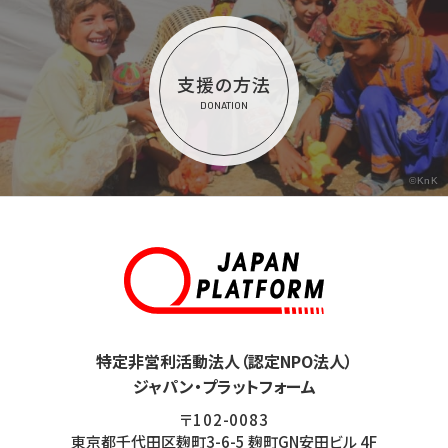
支援の方法
DONATION
©KnK
特定非営利活動法人（認定NPO法人）
ジャパン・プラットフォーム
〒102-0083
東京都千代田区麹町3-6-5 麹町GN安田ビル 4F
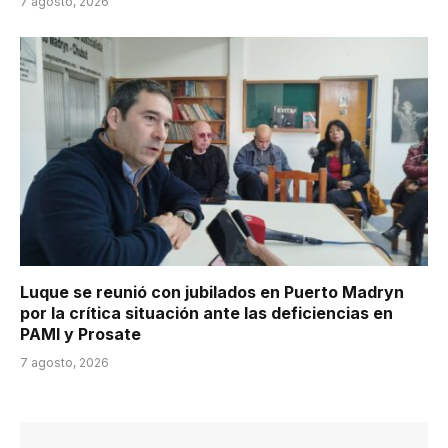
7 agosto, 2026
Luque se reunió con jubilados en Puerto Madryn
por la crítica situación ante las deficiencias en
PAMI y Prosate
7 agosto, 2026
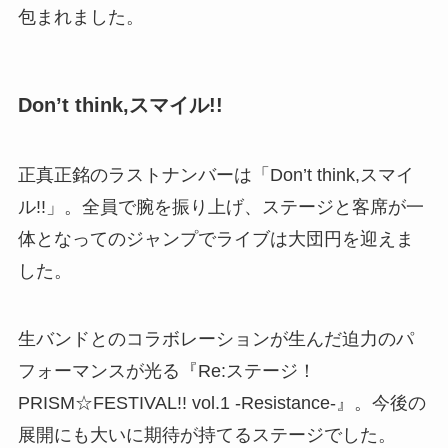
包まれました。
Don’t think,スマイル!!
正真正銘のラストナンバーは「Don’t think,スマイ
ル!!」。全員で腕を振り上げ、ステージと客席が一
体となってのジャンプでライブは大団円を迎えま
した。
生バンドとのコラボレーションが生んだ迫力のパ
フォーマンスが光る『Re:ステージ！
PRISM☆FESTIVAL!! vol.1 -Resistance-』。今後の
展開にも大いに期待が持てるステージでした。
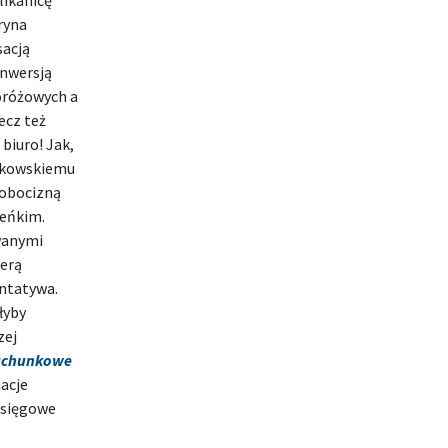
likanicę
ryna
sacją
nwersją
różowych a
ecz też
biuro! Jak,
olkowskiemu
robocizną
teńkim.
wanymi
erą
ntatywa.
łyby
zej
rachunkowe
acje
 księgowe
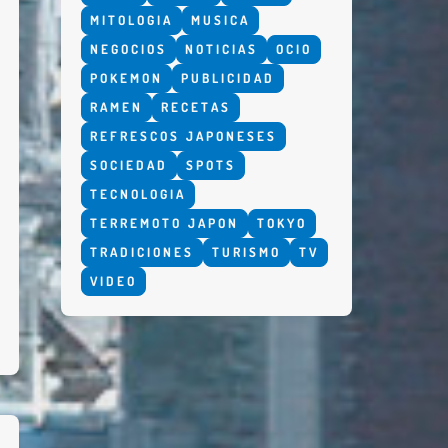
MITOLOGIA
MUSICA
NEGOCIOS
NOTICIAS
OCIO
POKEMON
PUBLICIDAD
RAMEN
RECETAS
REFRESCOS JAPONESES
SOCIEDAD
SPOTS
TECNOLOGIA
TERREMOTO JAPON
TOKYO
TRADICIONES
TURISMO
TV
VIDEO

____

TASK DETAILS:
Make a word-for-word repeat of the material, skipping all pictures.

OUTPUT FOR THIS EXERCISE:
支援の方法
DONATION
©KnK
特定非営利活動法人（認定NPO法人）
ジャパン・プラットフォーム
〒102-0083
東京都千代田区麹町3-6-5 麹町GN安田ビル 4F
7 agosto, 2026
Luque se reunió con jubilados en Puerto Madryn
por la crítica situación ante las deficiencias en
PAMI y Prosate
7 agosto, 2026
包まれました。
Don’t think,スマイル!!
正真正銘のラストナンバーは「Don’t think,スマイ
ル!!」。全員で腕を振り上げ、ステージと客席が一
体となってのジャンプでライブは大団円を迎えま
した。
生バンドとのコラボレーションが生んだ迫力のパ
フォーマンスが光る『Re:ステージ！
PRISM☆FESTIVAL!! vol.1 -Resistance-』。今後の
展開にも大いに期待が持てるステージでした。
likanicę
ryna
sacją
nwersją
różowych a
ecz też
biuro! Jak,
olkowskiemu
robocizną
teńkim.
wanymi
erą
ntatywa.
łyby
zej
rachunkowe
acje
 księgowe
MITOLOGIA
MUSICA
NEGOCIOS
NOTICIAS
OCIO
POKEMON
PUBLICIDAD
RAMEN
RECETAS
REFRESCOS JAPONESES
SOCIEDAD
SPOTS
TECNOLOGIA
TERREMOTO JAPON
TOKYO
TRADICIONES
TURISMO
TV
VIDEO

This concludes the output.